■ EXERCISE ■
Except for the pictures, output the records in full and exactly.

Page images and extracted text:
--------------------------------

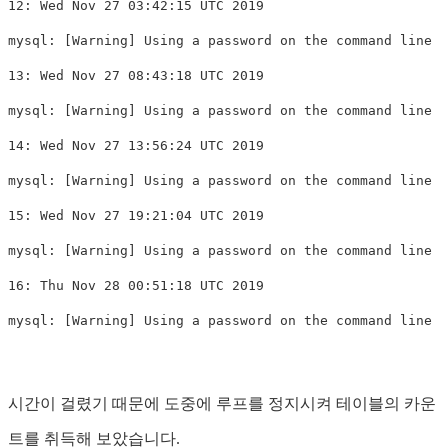
12: Wed Nov 27 03:42:15 UTC 2019

mysql: 
[
Warning] Using a password on the 
command 
line i
13: Wed Nov 27 08:43:18 UTC 2019

mysql: 
[
Warning] Using a password on the 
command 
line i
14: Wed Nov 27 13:56:24 UTC 2019

mysql: 
[
Warning] Using a password on the 
command 
line i
15: Wed Nov 27 19:21:04 UTC 2019

mysql: 
[
Warning] Using a password on the 
command 
line i
16: Thu Nov 28 00:51:18 UTC 2019

mysql: 
[
Warning] Using a password on the 
command 
시간이 걸렸기 때문에 도중에 루프를 정지시켜 테이블의 카운
트를 취득해 보았습니다.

--------------------------------

■ ANSWER TO THE PROBLEM ■
12: Wed Nov 27 03:42:15 UTC 2019

mysql: 
[
Warning] Using a password on the 
command 
line i
13: Wed Nov 27 08:43:18 UTC 2019

mysql: 
[
Warning] Using a password on the 
command 
line i
14: Wed Nov 27 13:56:24 UTC 2019

mysql: 
[
Warning] Using a password on the 
command 
line i
15: Wed Nov 27 19:21:04 UTC 2019

mysql: 
[
Warning] Using a password on the 
command 
line i
16: Thu Nov 28 00:51:18 UTC 2019

mysql: 
[
Warning] Using a password on the 
command 
시간이 걸렸기 때문에 도중에 루프를 정지시켜 테이블의 카운
트를 취득해 보았습니다.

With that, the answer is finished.